India’s fiscal deficit up to February was 20% more than the revised estimates for FY18
India’s fiscal deficit up to February was 20% more than the revised estimates for FY18 because of increased expenditure and subdued revenue receipts. Experts say that nontax revenues would now be crucial if North Block were to meet its FY18 fiscal-deficit target.”The extent to which the nontax revenues can be shored up in March 2018 would crucially determine if the actual fiscal deficit for FY2018 breaches the revised estimate of Rs 5.94 lakh crore,” said Aditi Nayar, principal economist, ICRA.
In the revised estimates for FY18, finance minister Arun Jaitley had in the budget presented on February 1estimated a fiscal deficit of 3.5% of GDP against the initial assessment of 3.2% of GDP.Fiscal deficit for FY19 is budgeted at 3.3% of GDP.Fiscal deficit in the April-Feb period stood at Rs 7.15 lakh crore, exceeding the revised target of Rs 5.94 lakh crore for the entire 2017-18 fiscal, as per data released by the Controller General of Accounts (CGA).

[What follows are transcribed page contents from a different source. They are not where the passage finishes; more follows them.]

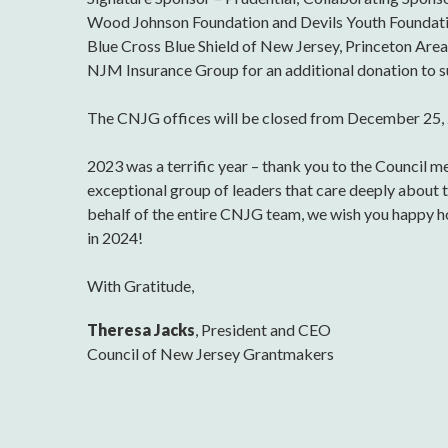
Wood Johnson Foundation and Devils Youth Foundati
Blue Cross Blue Shield of New Jersey, Princeton Ar
NJM Insurance Group for an additional donation to s
The CNJG offices will be closed from December 25, 
2023 was a terrific year – thank you to the Council 
exceptional group of leaders that care deeply about 
behalf of the entire CNJG team, we wish you happy ho
in 2024!
With Gratitude,
Theresa Jacks
, President and CEO
Council of New Jersey Grantmakers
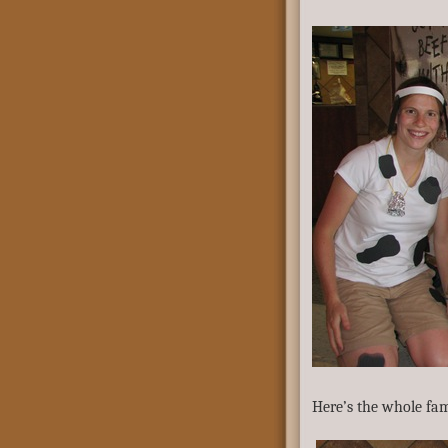
Here’s the whole fam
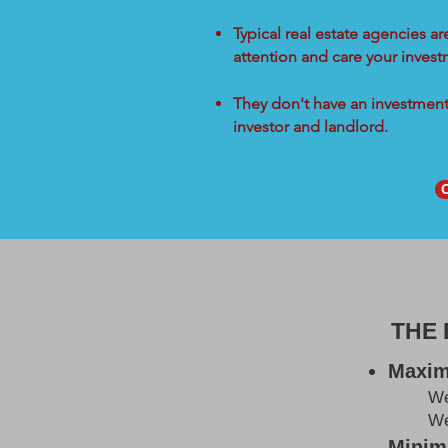
Typical real estate agencies a
attention and care your inves
They don't have an investment 
investor and landlord.
THE
Maxim
W
We
Minimi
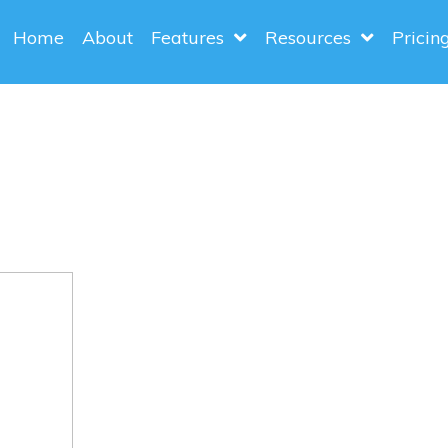
Home
About
Features
Resources
Pricin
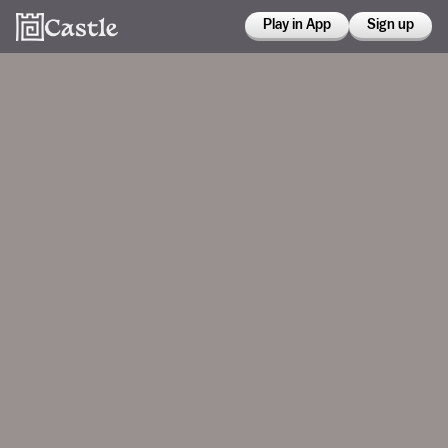
Play in App
Sign up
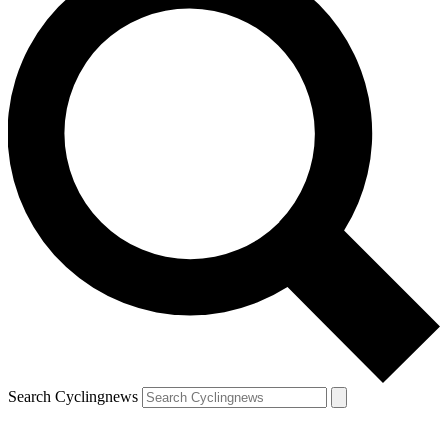
Search Cyclingnews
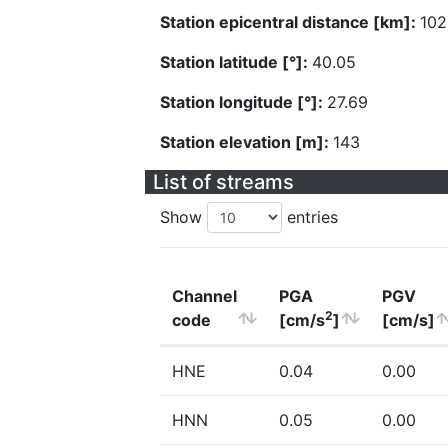
Station epicentral distance [km]:
102
Station latitude [°]:
40.05
Station longitude [°]:
27.69
Station elevation [m]:
143
List of streams
Show
entries
Channel
PGA
PGV
2
code
[cm/s
]
[cm/s]
HNE
0.04
0.00
HNN
0.05
0.00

The monthly account until February-end revealed that the government has collected Rs 12.83 lakh crore revenue, which is 79.09% of revised estimates.Of this, over Rs 10.35 lakh crore is collected from taxes, while over Rs 1.42 lakh crore and Rs 1.05 lakh crore accrued on account of nontax revenue and non-debt capital receipts, respectively.
Tax revenues are the highest in March. The government is expected to meet the target.Non-debt capital receipts consist of recovery of loans of Rs13,301 crore. Besides, Rs 92,493 crore has been mopped up through PSU disinvestment until February-end. In the revised estimates for 2017-18, the government had raised the disinvestment target to Rs 1lakh crore, up from Rs 72,500 crore in the Budget estimates.
The government also expects more dividend from the Reserve Bank of India, which should lift the non-tax revenues.Total expenditure incurred by the government during the period was more than Rs 19.99 lakh crore, which is 90.1% of the revised estimates for 2017-18.